Economie

Approvisionnement pour Ramadan : reprise anticipée de la pêche à la sardine

Zakia Driouich, secrétaire d’État auprès du ministre de l’Agriculture, de la Pêche maritime, du Développement rural et des Eaux et Forêts, chargée de la Pêche maritime, a déclaré que les autorités compétentes continuent de mener des efforts pour stabiliser les prix et d’assurer l’approvisionnement en produits alimentaires pour le mois de Ramadan qui doit débuter en ce mois de février. Parmi les chantiers ciblés, se trouve celui de la sardine.

La sardine a occupé une grande partie des questions et réponses des ministres présent devant la Chambre des représentants ce lundi, avec notamment une intervention du ministre de l’Industrie et du Commerce, Ryad Mezzour ainsi que Zakia Driouich.

« Parmi les principales mesures adoptées pour renforcer l’offre en produits de la mer figure la reprise de l’activité de la flotte de pêche des petits pélagiques entre Safi et Dakhla, après la période de repos biologique observée dans cette zone du 1er janvier 2026 jusqu’au 15 février courant, ce qui contribuera à accroître les quantités débarquées », a-t-elle déclaré dans son intervention devant le députés.

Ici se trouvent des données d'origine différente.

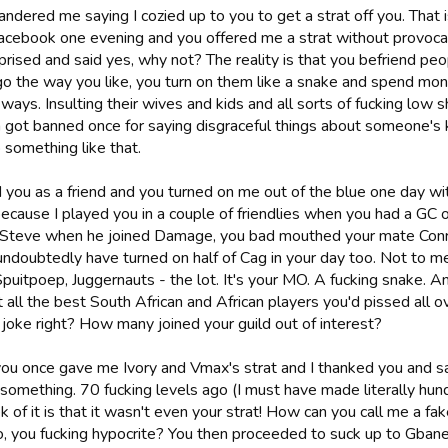
andered me saying I cozied up to you to get a strat off you. That
acebook one evening and you offered me a strat without provocatio
rprised and said yes, why not? The reality is that you befriend 
go the way you like, you turn on them like a snake and spend mon
ways. Insulting their wives and kids and all sorts of fucking low 
 got banned once for saying disgraceful things about someone's 
 something like that.
d you as a friend and you turned on me out of the blue one day wi
ecause I played you in a couple of friendlies when you had a GC on
Steve when he joined Damage, you bad mouthed your mate Conra
 undoubtedly have turned on half of Cag in your day too. Not to 
puitpoep, Juggernauts - the lot. It's your MO. A fucking snake. A
t all the best South African and African players you'd pissed all o
 joke right? How many joined your guild out of interest?
you once gave me Ivory and Vmax's strat and I thanked you and sa
something. 70 fucking levels ago (I must have made literally hund
k of it is that it wasn't even your strat! How can you call me a 
so, you fucking hypocrite? You then proceeded to suck up to Gban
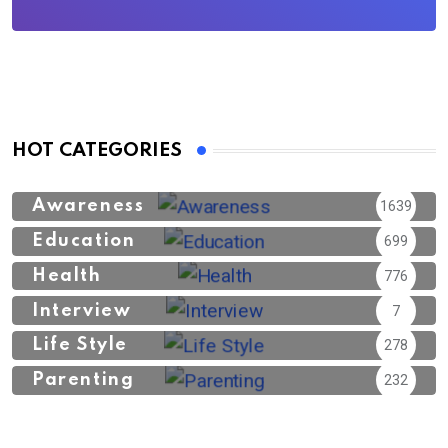
HOT CATEGORIES
Awareness
1639
Education
699
Health
776
Interview
7
Life Style
278
Parenting
232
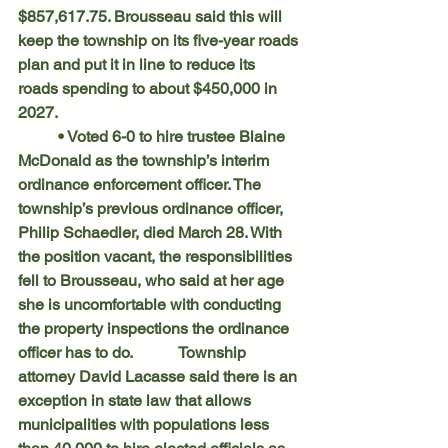
$857,617.75. Brousseau said this will 
keep the township on its five-year roads 
plan and put it in line to reduce its 
roads spending to about $450,000 in 
2027.
	• Voted 6-0 to hire trustee Blaine 
McDonald as the township’s interim 
ordinance enforcement officer. The 
township’s previous ordinance officer, 
Philip Schaedler, died March 28. With 
the position vacant, the responsibilities 
fell to Brousseau, who said at her age 
she is uncomfortable with conducting 
the property inspections the ordinance 
officer has to do. 		Township 
attorney David Lacasse said there is an 
exception in state law that allows 
municipalities with populations less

La secrétaire d’Etat a indique que son département « contribue à l’effort gouvernemental visant à garantir l’approvisionnement des marchés nationaux en l’ensemble des produits alimentaires de base, notamment durant le mois sacré de Ramadan ».

La reprise de la pêche s’inscrit alors que l’espèce est censée être en période de repos biologique jusqu’au 15 février, mais face à la hausse des prix de la sardine et le mois de Ramadan qui approche, le gouvernement a dû céder pour une reprise de la pêche plus tôt pour ce petit poisson qui constitue l’une des principales sources de protéines abordables pour les familles.

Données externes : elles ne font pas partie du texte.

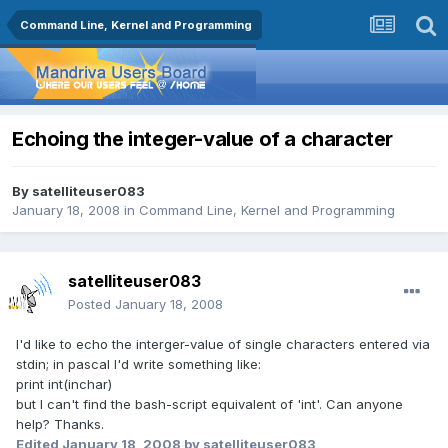
Command Line, Kernel and Programming
Echoing the integer-value of a character
By
satelliteuser083
January 18, 2008
in
Command Line, Kernel and Programming
satelliteuser083
Posted
January 18, 2008
I'd like to echo the interger-value of single characters entered via
stdin; in pascal I'd write something like:
print int(inchar)
but I can't find the bash-script equivalent of 'int'. Can anyone
help? Thanks.
Edited
January 18, 2008
by satelliteuser083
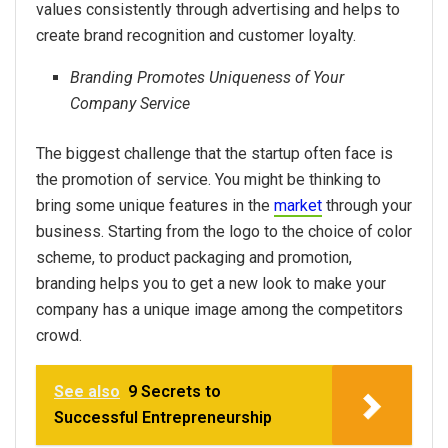
values consistently through advertising and helps to
create brand recognition and customer loyalty.
Branding Promotes Uniqueness of Your
Company Service
The biggest challenge that the startup often face is
the promotion of service. You might be thinking to
bring some unique features in the
market
through your
business. Starting from the logo to the choice of color
scheme, to product packaging and promotion,
branding helps you to get a new look to make your
company has a unique image among the competitors
crowd.
See also
9 Secrets to
Successful Entrepreneurship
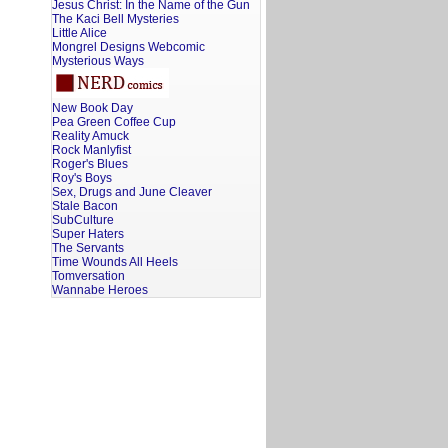
Jesus Christ: In the Name of the Gun
The Kaci Bell Mysteries
Little Alice
Mongrel Designs Webcomic
Mysterious Ways
New Book Day
Pea Green Coffee Cup
Reality Amuck
Rock Manlyfist
Roger's Blues
Roy's Boys
Sex, Drugs and June Cleaver
Stale Bacon
SubCulture
Super Haters
The Servants
Time Wounds All Heels
Tomversation
Wannabe Heroes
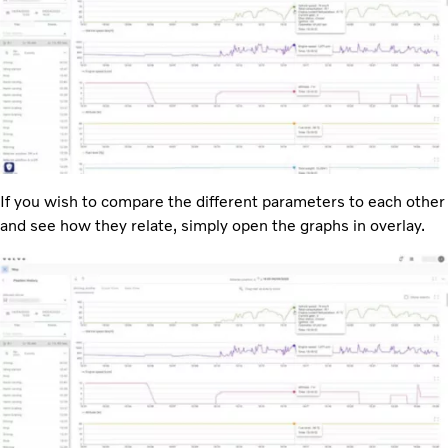
If you wish to compare the different parameters to each other
and see how they relate, simply open the graphs in overlay.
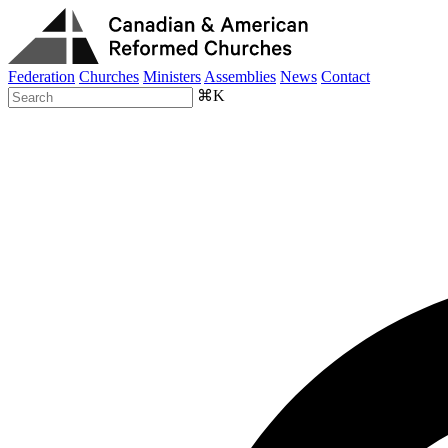
Federation
Churches
Ministers
Assemblies
News
Contact
⌘K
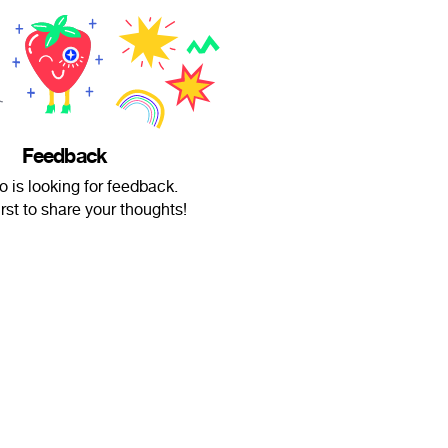
Feedback
o is looking for feedback.
irst to share your thoughts!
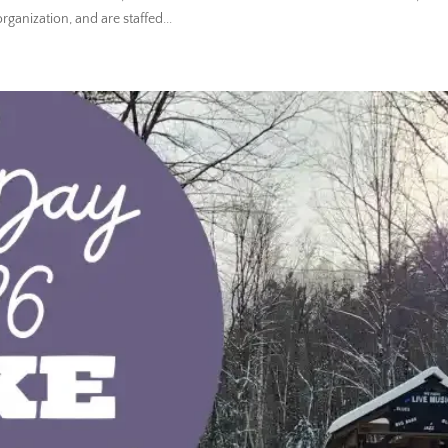
ganization, and are staffed...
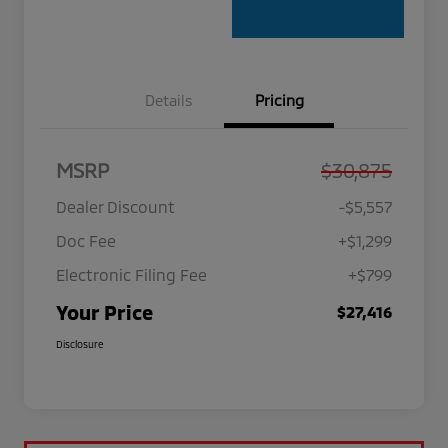
Details
Pricing
MSRP
$30,875
Dealer Discount
-$5,557
Doc Fee
+$1,299
Electronic Filing Fee
+$799
Your Price
$27,416
Disclosure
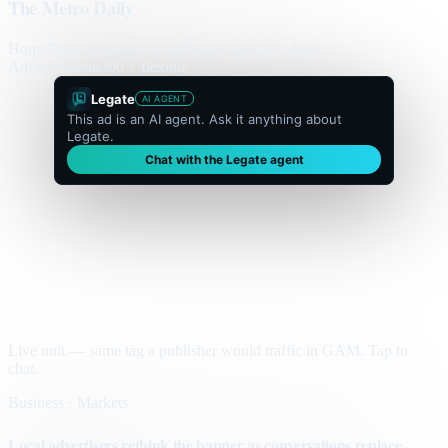
The Metro Daily
Home
Politics
Business
World
Sport
Opinion
Culture
Advertisement
300 × flexible
Legate
AI AGENT
This ad is an AI agent. Ask it anything about
Legate.
Chat with the Legate agent
Live unit — same tag a publisher would traffic in GAM. Tap to
chat.
Business · Markets
Local advertisers rethink the banner as conversations replace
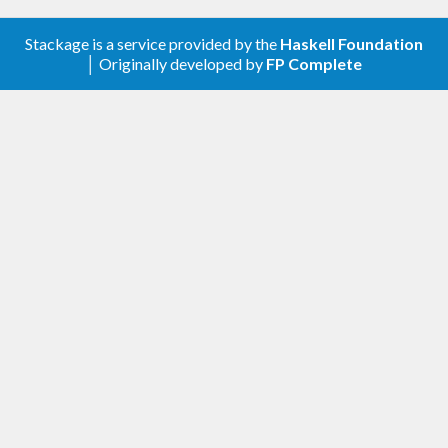
Stackage is a service provided by the
Haskell Foundation
│ Originally developed by
FP Complete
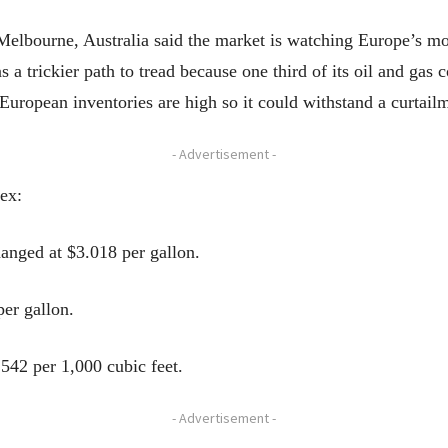
 Melbourne, Australia said the market is watching Europe’s mo
a trickier path to tread because one third of its oil and gas
uropean inventories are high so it could withstand a curtailm
- Advertisement -
ex:
nged at $3.018 per gallon.
per gallon.
542 per 1,000 cubic feet.
- Advertisement -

Dans le même temps, Driouich a expliqué que cette mesure est essentiellement tournée vers la consommation locale, rappelant la décision d’interdire l’exportation de la sardine fraîche et congelée à compter du 1er février courant.

Cette mesure, affirme-t-elle, contribuera à renforcer l’approvisionnement et à stabiliser les prix à des niveaux raisonnables, soulignant le renforcement de l’offre grâce au lancement de la huitième édition de l’initiative « Poisson à prix raisonnable », qui couvrira cette année l’ensemble des régions du Royaume, contre seulement dix régions l’an dernier. Elle a précisé que « l’offre sera renforcée cette année par la sardine et l’anchois congelés à des prix accessibles ».

Elle a ajouté que « le secteur poursuit la mise en œuvre de la stratégie de renforcement de la commercialisation et de la valorisation des produits de la mer », laquelle a permis la mise en place d’infrastructures modernes pour la vente en gros de première main, de centres de tri du poisson au sein des ports reposant sur la digitalisation afin de renforcer la transparence des transactions, ainsi que le développement d’un tissu industriel contribuant à l’approvisionnement du marché intérieur en produits en conserve.

Elle a noté que ce développement industriel s’accompagne du développement d’infrastructures de stockage et de distribution couvrant l’ensemble du territoire national, avec plus de 80 unités de stockage, contre seulement 10 en 2010.

« Parmi les mécanismes visant à rapprocher les produits de la mer du consommateur, la feuille de route 2025-2027 prévoit un axe dédié à l’animation des marchés locaux en coopération avec les collectivités territoriales », a-t-elle affirmé.

Et de souligner que 12 marchés de vente de deuxième main ont été réalisés hors des ports, et un programme de réalisation de huit marchés modernes de vente au détail a été lancé.

Selon elle, l’ensemble de ces mesures vise à lutter contre la spéculation et la rétention des marchandises et à encadrer les prix, rappelant tout de même que les prix restent soumis à la loi de l’offre et de la demande conformément aux dispositions de la loi 12-104 relative à la liberté des prix et de la concurrence.

Et de conclure que malgré cela, « le gouvernement, dans le cadre de la commission interministérielle de veille et de suivi de l’approvisionnement des marchés et des prix, veille à renforcer les contrôles locaux et à lutter contre toute pratique contraire aux règles de la concurrence ».